It sounds dramatic, but it’s never been more important to teach our kids these key tips and tricks for survival…
1. How to build a fire
Perhaps one of the most obvious tricks is teaching your child to build a fire. It seems like a simple act, but many of us fail when it comes to creating something so powerful when just left with the outdoors world. Even if we have matches or a lighter, there are certain tricks that are vital to ensure a safe, consistent and usable fire is built.
Firstly, take time to teach your child the basics of fire; oxygen, heat and fuel – and then run through how each can be created and kept safe. Work together on how to make a spark, using two sharp pieces of flint, or glass or mirror to reflect light from the sun to create condensed heat. Secondly, introduce a fuel, such as dry grass, paper or cardboard. It’s really important to ensure the less dense fuel that burns, such as twigs and thin paper, is kept at the bottom of the fire, and the larger logs are propped on top. Not only will this ensure a safer fire, but it will last longer and generally burn more effectively.

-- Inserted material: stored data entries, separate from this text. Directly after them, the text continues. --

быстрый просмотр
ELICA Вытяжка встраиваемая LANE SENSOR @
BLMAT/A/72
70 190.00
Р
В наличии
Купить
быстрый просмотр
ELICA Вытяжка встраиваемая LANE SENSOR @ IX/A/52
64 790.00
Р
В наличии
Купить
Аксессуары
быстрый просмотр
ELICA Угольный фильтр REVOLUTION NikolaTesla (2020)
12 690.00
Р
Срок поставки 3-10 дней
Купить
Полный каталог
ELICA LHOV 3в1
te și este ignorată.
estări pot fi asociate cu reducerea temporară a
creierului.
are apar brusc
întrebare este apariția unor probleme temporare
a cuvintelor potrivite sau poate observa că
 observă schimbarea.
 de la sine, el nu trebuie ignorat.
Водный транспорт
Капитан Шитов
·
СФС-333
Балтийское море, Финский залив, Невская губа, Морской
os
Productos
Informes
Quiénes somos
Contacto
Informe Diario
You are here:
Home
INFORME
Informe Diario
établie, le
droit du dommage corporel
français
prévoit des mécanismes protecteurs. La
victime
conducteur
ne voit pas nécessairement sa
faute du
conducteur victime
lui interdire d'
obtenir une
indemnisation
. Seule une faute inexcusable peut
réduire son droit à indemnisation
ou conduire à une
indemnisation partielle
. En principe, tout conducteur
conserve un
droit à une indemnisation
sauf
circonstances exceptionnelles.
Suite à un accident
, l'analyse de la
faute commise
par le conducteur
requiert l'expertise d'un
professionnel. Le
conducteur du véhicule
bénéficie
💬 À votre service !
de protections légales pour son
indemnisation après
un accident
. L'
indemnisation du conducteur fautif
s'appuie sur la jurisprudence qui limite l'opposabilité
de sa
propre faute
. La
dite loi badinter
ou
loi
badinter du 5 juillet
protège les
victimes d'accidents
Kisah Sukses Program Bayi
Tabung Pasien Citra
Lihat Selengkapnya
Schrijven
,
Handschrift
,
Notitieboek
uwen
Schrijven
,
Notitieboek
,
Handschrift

Fires can, or course, be very dangerous, so make sure your children are being super safe when practising. Always ensure fires are built away from trees or other flammable objects, and are built in a suitable well-ventilated non-enclosed space, so that the threat of carbon monoxide poisoning is considered.
2. Identify useful – and dangerous – plants
Teaching your child all of the suitable plants that are edible seems quite a feat when confronted with the vast array of flora. However, teaching your children the plants that certainly should not be eaten is perhaps more important.
Think about familiarising yourself with the look of the deadly and woody nightshade plants and flowers common in some countryside areas, that if ingested are very poisonous. It’s not just whether a plant can be consumed that’s important, think about the herbal benefits of lavender, aloe vera and dock leaves, that are natural antiseptics.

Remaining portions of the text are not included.